About 1.5 million hectares of forest have perished in the past
five years in Russia.  55% of the losses was caused by forest
fires. (The Current Digest of the Post-Soviet Press, August 3,
1994, as reported by Nexis/Lexis through Mead Data Central, Inc.)


20 June 1994:
-The total amount of wood materials produced in Russia in 1990
was 75,183,000 cubic meters.  Despite the high output, Russia is
in great need of modern forestry equipment.  Only 40% of the
country's needs were met by local forestry equipment
manufacturers.  Plus, experts estimate that 48% of the equipment
in use is outdated.  Also, some forestry regions are on the brink
of bankruptcy due to a heavy tax burden imposed on the industry
and the economic instability during the transition period to a
market economy.  Therefore, the current task facing the Russian forestry
industry is survival. (Market Reports, June 20, 1994, as reported by
Nexis/Lexis through Mead Data Central, Inc.)

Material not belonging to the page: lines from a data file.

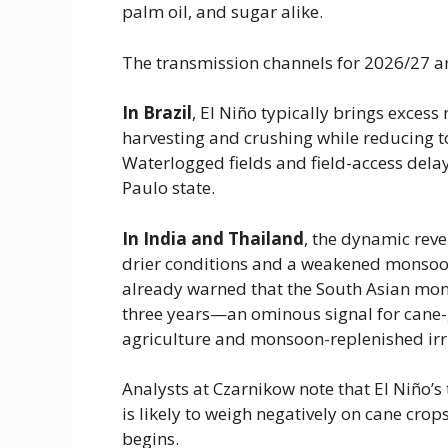
palm oil, and sugar alike.
The transmission channels for 2026/27 a
In Brazil
​, El Niño typically brings excess
harvesting and crushing while reducing t
Waterlogged fields and field-access delay
Paulo state.
In India and Thailand
​, the dynamic reve
drier conditions and a weakened monsoo
already warned that the South Asian monso
three years—an ominous signal for cane
agriculture and monsoon-replenished irr
Analysts at Czarnikow note that El Niño’s
is likely to weigh negatively on cane cro
begins.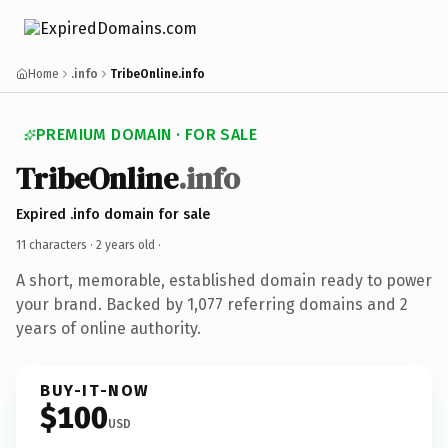
Home
.info
TribeOnline.info
PREMIUM DOMAIN · FOR SALE
TribeOnline
.info
Expired .info domain for sale
11 characters ·
2 years old
·
A short, memorable, established domain ready to power
your brand. Backed by 1,077 referring domains and 2
years of online authority.
BUY-IT-NOW
$100
USD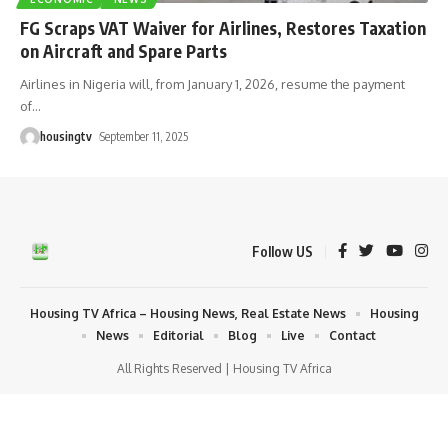
FG Scraps VAT Waiver for Airlines, Restores Taxation
on Aircraft and Spare Parts
Airlines in Nigeria will, from January 1, 2026, resume the payment
of
…
housingtv
September 11, 2025
Follow US
Housing TV Africa – Housing News, Real Estate News
Housing
News
Editorial
Blog
Live
Contact
All Rights Reserved | Housing TV Africa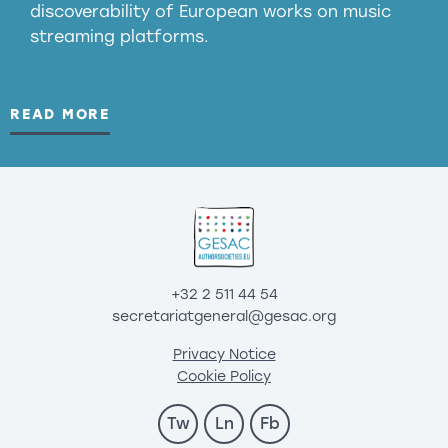
discoverability of European works on music
streaming platforms.
READ MORE
+32 2 511 44 54
secretariatgeneral@gesac.org
Privacy Notice
Cookie Policy
Tw
Ln
Fb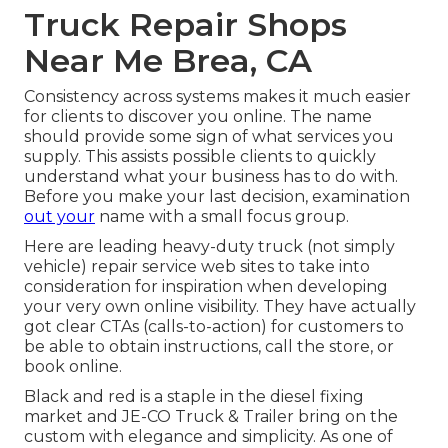
Truck Repair Shops
Near Me Brea, CA
Consistency across systems makes it much easier
for clients to discover you online. The name
should provide some sign of what services you
supply. This assists possible clients to quickly
understand what your business has to do with.
Before you make your last decision, examination
out your
name with a small focus group.
Here are leading heavy-duty truck (not simply
vehicle) repair service web sites to take into
consideration for inspiration when developing
your very own online visibility. They have actually
got clear CTAs (calls-to-action) for customers to
be able to obtain instructions, call the store, or
book online.
Black and red is a staple in the diesel fixing
market and
JE-CO Truck & Trailer
bring on the
custom with elegance and simplicity. As one of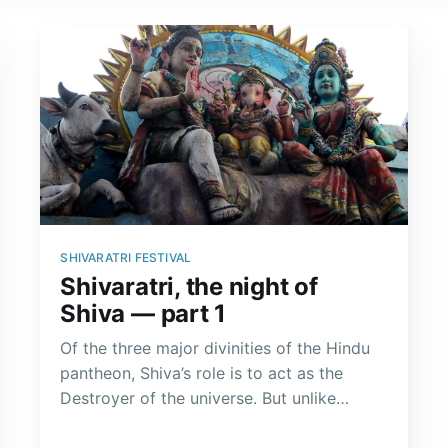
SHIVARATRI FESTIVAL
Shivaratri, the night of
Shiva — part 1
Of the three major divinities of the Hindu
pantheon, Shiva’s role is to act as the
Destroyer of the universe. But unlike
Vishnu, he does not incarnate each time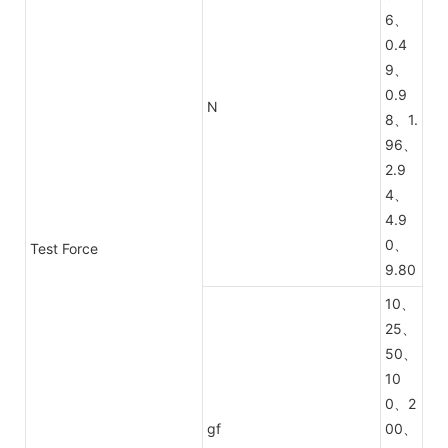
6、
0.4
9、
0.9
N
8、1.
96、
2.9
4、
4.9
0、
Test Force
9.80
10、
25、
50、
10
0、2
gf
00、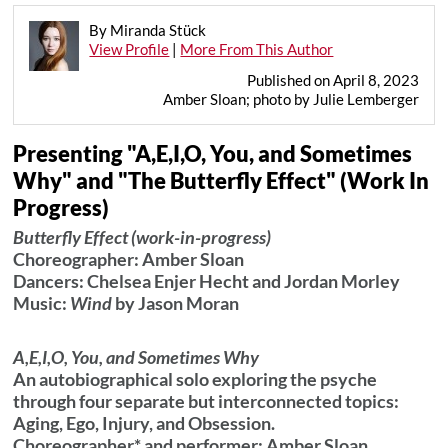
By Miranda Stück
View Profile
|
More From This Author
Published on April 8, 2023
Amber Sloan; photo by Julie Lemberger
Presenting "A,E,I,O, You, and Sometimes
Why" and "The Butterfly Effect" (Work In
Progress)
Butterfly Effect
(work-in-progress)
Choreographer: Amber Sloan
Dancers: Chelsea Enjer Hecht and Jordan Morley
Music:
Wind
by Jason Moran
A,E,I,O, You, and Sometimes Why
An autobiographical solo exploring the psyche
through four separate but interconnected topics:
Aging, Ego, Injury, and Obsession.
Choreographer* and performer: Amber Sloan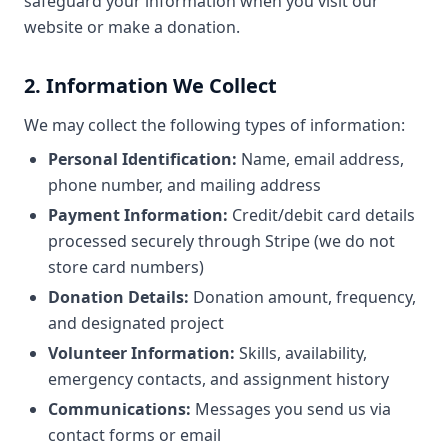
safeguard your information when you visit our
website or make a donation.
2. Information We Collect
We may collect the following types of information:
Personal Identification:
Name, email address,
phone number, and mailing address
Payment Information:
Credit/debit card details
processed securely through Stripe (we do not
store card numbers)
Donation Details:
Donation amount, frequency,
and designated project
Volunteer Information:
Skills, availability,
emergency contacts, and assignment history
Communications:
Messages you send us via
contact forms or email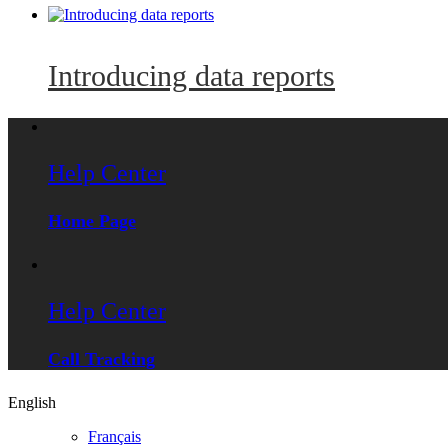
Introducing data reports
Help Center
Home Page
Help Center
Call Tracking
English
Français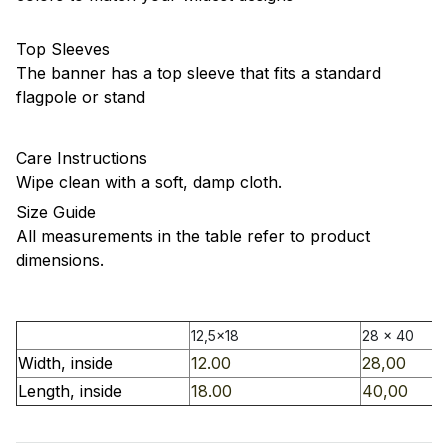
Top Sleeves
The banner has a top sleeve that fits a standard
flagpole or stand
Care Instructions
Wipe clean with a soft, damp cloth.
Size Guide
All measurements in the table refer to product
dimensions.
12,5x18
28 x 40
Width, inside
12.00
28,00
Length, inside
18.00
40,00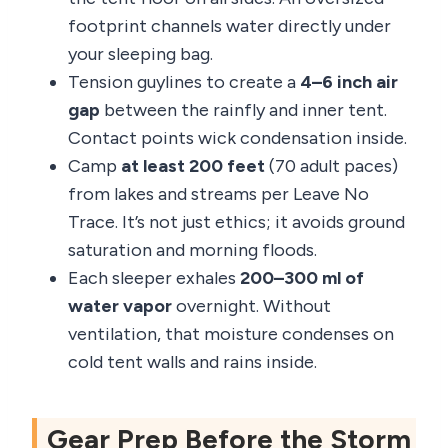
footprint channels water directly under
your sleeping bag.
Tension guylines to create a
4–6 inch air
gap
between the rainfly and inner tent.
Contact points wick condensation inside.
Camp
at least 200 feet
(70 adult paces)
from lakes and streams per Leave No
Trace. It’s not just ethics; it avoids ground
saturation and morning floods.
Each sleeper exhales
200–300 ml of
water vapor
overnight. Without
ventilation, that moisture condenses on
cold tent walls and rains inside.
Gear Prep Before the Storm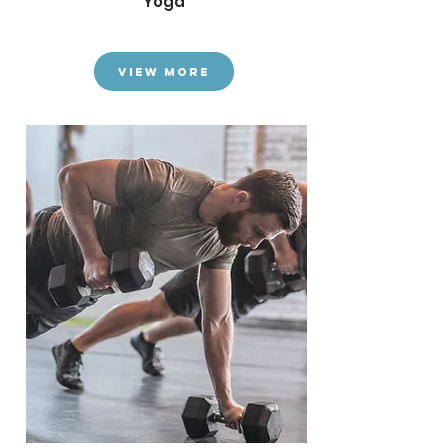
Yoga
View More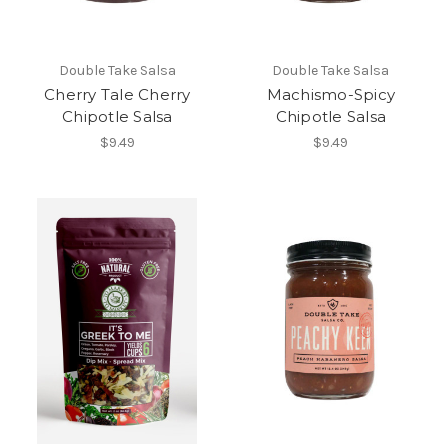
Double Take Salsa
Double Take Salsa
Cherry Tale Cherry
Machismo-Spicy
Chipotle Salsa
Chipotle Salsa
$9.49
$9.49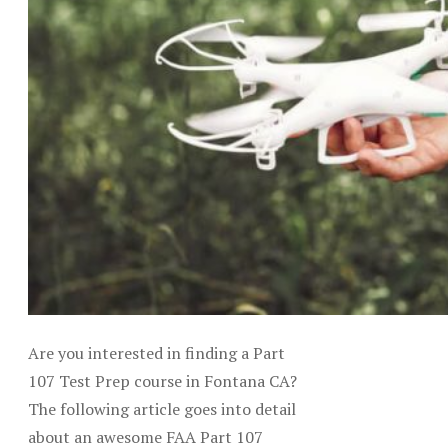
Are you interested in finding a Part
107 Test Prep course in Fontana CA?
The following article goes into detail
about an awesome FAA Part 107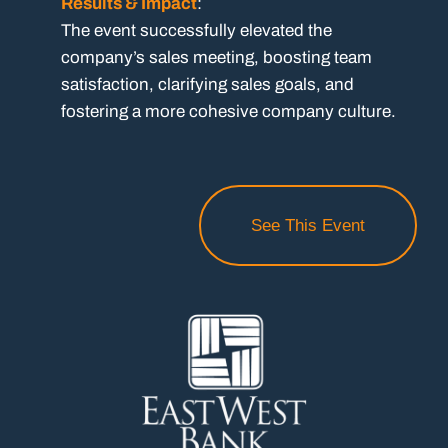
Results & Impact
:
The event successfully elevated the
company’s sales meeting, boosting team
satisfaction, clarifying sales goals, and
fostering a more cohesive company culture.
See This Event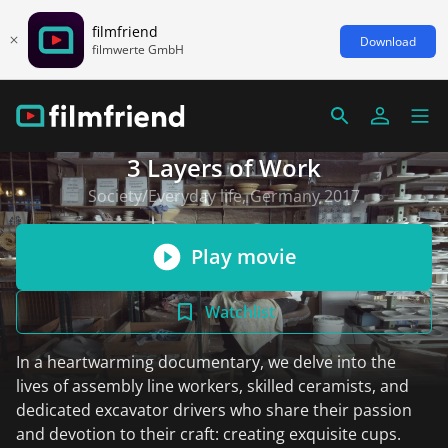
filmfriend
Download
filmwerte GmbH
3 Layers of Work
Society/Everyday life, Germany 2017
Play movie
Watchlist
In a heartwarming documentary, we delve into the
lives of assembly line workers, skilled ceramists, and
dedicated excavator drivers who share their passion
and devotion to their craft: creating exquisite cups.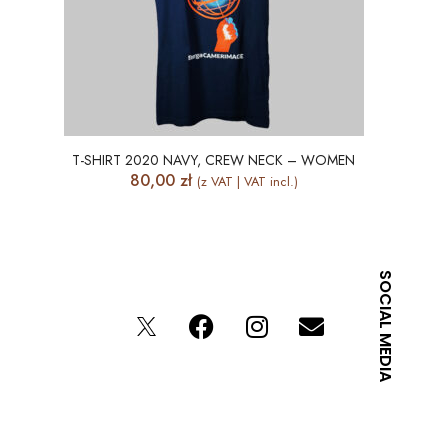
T-SHIRT 2020 NAVY, CREW NECK – WOMEN
80,00
zł
(z VAT | VAT incl.)
SOCIAL MEDIA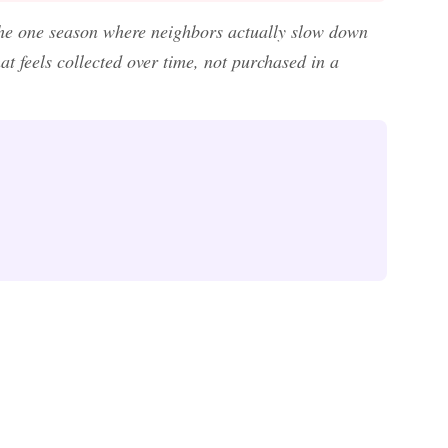
 the one season where neighbors actually slow down
t feels collected over time, not purchased in a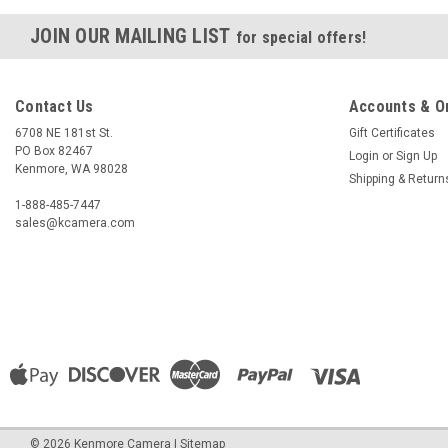
JOIN OUR MAILING LIST
for special offers!
Contact Us
Accounts & O
6708 NE 181st St.
Gift Certificates
PO Box 82467
Login
or
Sign Up
Kenmore, WA 98028
Shipping & Return
1-888-485-7447
sales@kcamera.com
©
2026
Kenmore Camera
|
Sitemap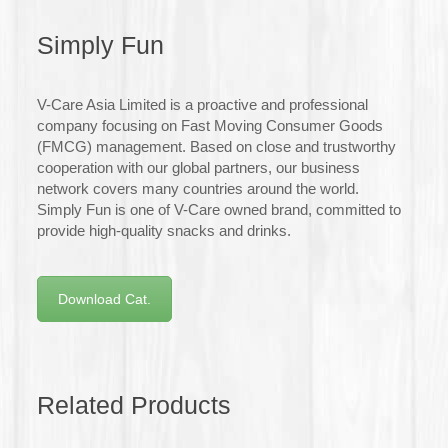
Simply Fun
V-Care Asia Limited is a proactive and professional
company focusing on Fast Moving Consumer Goods
(FMCG) management. Based on close and trustworthy
cooperation with our global partners, our business
network covers many countries around the world.
Simply Fun is one of V-Care owned brand, committed to
provide high-quality snacks and drinks.
Download Cat.
Related Products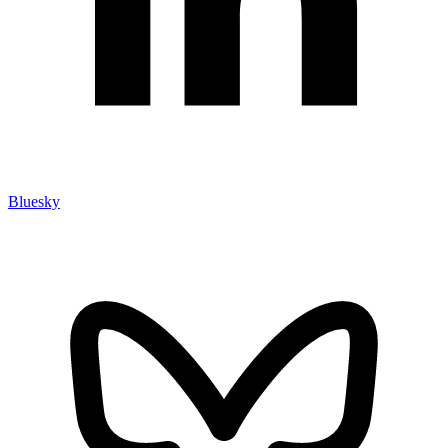
Bluesky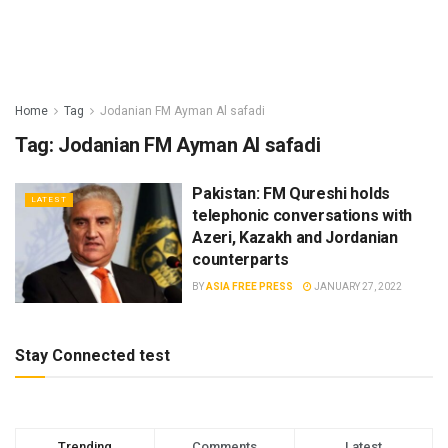
Home
Tag
Jodanian FM Ayman Al safadi
Tag:
Jodanian FM Ayman Al safadi
Pakistan: FM Qureshi holds
LATEST
telephonic conversations with
Azeri, Kazakh and Jordanian
counterparts
BY
ASIA FREE PRESS
JANUARY 27, 2022
Stay Connected test
Trending
Comments
Latest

Area of Interest:  Kazakhstan

15 September 1994:
-Reports of imminent increases in the price of bread has
unleashed panic in Kazakhstan.  Customers who had been standing
in line for hours in Shymkent broke store windows and looted one
bakery.  The Kazak government has been discussing removal of
price controls on bread for months, since it can no longer afford to
subsidize the commodity. State prices for bread generally run three to five
times cheaper than production costs. (RFE/RL, September 15, 1994)


Area of Interest:  Poland

15 September 1994:
-The Polish Sejm approved a policy paper outlining a six-year
plan to modernize Polish agriculture.  The plan envisions the
survival of 700,000-800,000 private farms in Poland.  The farms,
which are expected to modernize, should increase production to a
level that would allow their owners to live off the land.
Inefficient farmers would be allowed to keep their farms for
private needs but would be encouraged to seek employment
elsewhere. (RFE/RL, September 15, 1994)


Russian Forestry

Two-thirds of Russia's surface is covered by forests.  The
forests account for a substantial portion of the world timber
resources.  A quarter of Russian wood exports-some five million
cubic meters-goes to Japan.  Other importers include:  Britain,
Finland, China, Austria, India, France, Italy, Germany, the two
Koreas, the Netherlands, Turkey, and Sweden.  The reduction in
Russian forest areas, particularly in the Botcha area, threatens
the endangered Siberian tigers which number less than 250.  The
average male needs an area of about 1,000 square kilometers to
hunt for food.  The Botcha area is also home to a variety of
bears, reindeer, sable, salmon, and migratory bird species.


Note:  In regard to Russian Forestry

One of the subscribers to RusAg requested information on Russian
forestry.  I hope all of you have found the new current events'
pieces helpful.  If anyone else has a specific interest, I will
be glad to expand my research in other agricultural areas.